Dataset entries
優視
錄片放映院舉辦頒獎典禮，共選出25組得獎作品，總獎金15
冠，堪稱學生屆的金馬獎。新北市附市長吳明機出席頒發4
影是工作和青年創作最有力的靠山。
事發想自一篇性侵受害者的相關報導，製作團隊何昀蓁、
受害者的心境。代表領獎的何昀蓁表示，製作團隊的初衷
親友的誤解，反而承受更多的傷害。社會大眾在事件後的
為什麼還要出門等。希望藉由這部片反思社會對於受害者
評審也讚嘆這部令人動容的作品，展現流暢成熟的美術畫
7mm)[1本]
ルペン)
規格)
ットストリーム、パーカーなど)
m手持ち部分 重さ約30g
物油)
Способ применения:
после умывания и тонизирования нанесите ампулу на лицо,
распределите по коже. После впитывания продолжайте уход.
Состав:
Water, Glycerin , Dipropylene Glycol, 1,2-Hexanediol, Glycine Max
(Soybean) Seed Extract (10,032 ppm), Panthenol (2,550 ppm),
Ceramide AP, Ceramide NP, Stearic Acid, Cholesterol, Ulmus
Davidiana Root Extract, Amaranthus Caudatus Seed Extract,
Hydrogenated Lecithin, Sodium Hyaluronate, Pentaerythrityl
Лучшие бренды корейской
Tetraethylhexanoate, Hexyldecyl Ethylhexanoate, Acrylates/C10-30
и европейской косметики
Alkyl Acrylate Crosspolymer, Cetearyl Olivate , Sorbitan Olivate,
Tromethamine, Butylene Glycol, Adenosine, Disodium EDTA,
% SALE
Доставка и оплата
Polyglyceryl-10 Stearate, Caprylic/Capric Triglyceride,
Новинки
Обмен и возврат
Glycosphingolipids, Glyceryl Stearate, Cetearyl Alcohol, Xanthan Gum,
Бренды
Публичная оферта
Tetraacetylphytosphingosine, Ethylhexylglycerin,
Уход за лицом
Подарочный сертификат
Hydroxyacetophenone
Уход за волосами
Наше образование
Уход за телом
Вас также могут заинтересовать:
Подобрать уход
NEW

▶ [What you will do]: Above are the records; from them, give again exactly the lines from the one containing "Davidiana Root Extract, Amaranthus" to the one containing "Обмен и возврат", both lines included, and nothing more.

▶ [Answer to this task]:
Davidiana Root Extract, Amaranthus Caudatus Seed Extract,
Hydrogenated Lecithin, Sodium Hyaluronate, Pentaerythrityl
Лучшие бренды корейской
Tetraethylhexanoate, Hexyldecyl Ethylhexanoate, Acrylates/C10-30
и европейской косметики
Alkyl Acrylate Crosspolymer, Cetearyl Olivate , Sorbitan Olivate,
Tromethamine, Butylene Glycol, Adenosine, Disodium EDTA,
% SALE
Доставка и оплата
Polyglyceryl-10 Stearate, Caprylic/Capric Triglyceride,
Новинки
Обмен и возврат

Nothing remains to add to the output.